#### Directions for this task:
Output the records exactly as they appear, with no pictures included.

#### Available data:
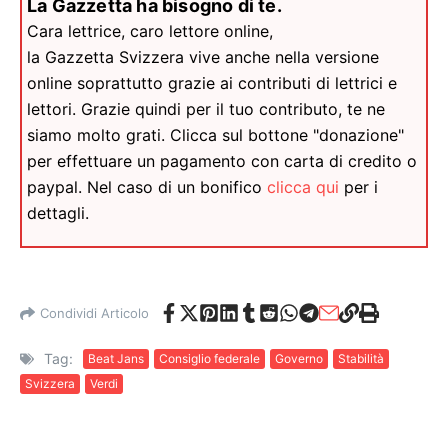
La Gazzetta ha bisogno di te.
Cara lettrice, caro lettore online,
la Gazzetta Svizzera vive anche nella versione
online soprattutto grazie ai contributi di lettrici e
lettori. Grazie quindi per il tuo contributo, te ne
siamo molto grati. Clicca sul bottone "donazione"
per effettuare un pagamento con carta di credito o
paypal. Nel caso di un bonifico
clicca qui
per i
dettagli.
Condividi Articolo
Tag:
Beat Jans
Consiglio federale
Governo
Stabilità
Svizzera
Verdi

#### Solution to this task:
La Gazzetta ha bisogno di te.
Cara lettrice, caro lettore online,
la Gazzetta Svizzera vive anche nella versione
online soprattutto grazie ai contributi di lettrici e
lettori. Grazie quindi per il tuo contributo, te ne
siamo molto grati. Clicca sul bottone "donazione"
per effettuare un pagamento con carta di credito o
paypal. Nel caso di un bonifico
clicca qui
per i
dettagli.
Condividi Articolo
Tag:
Beat Jans
Consiglio federale
Governo
Stabilità
Svizzera
Verdi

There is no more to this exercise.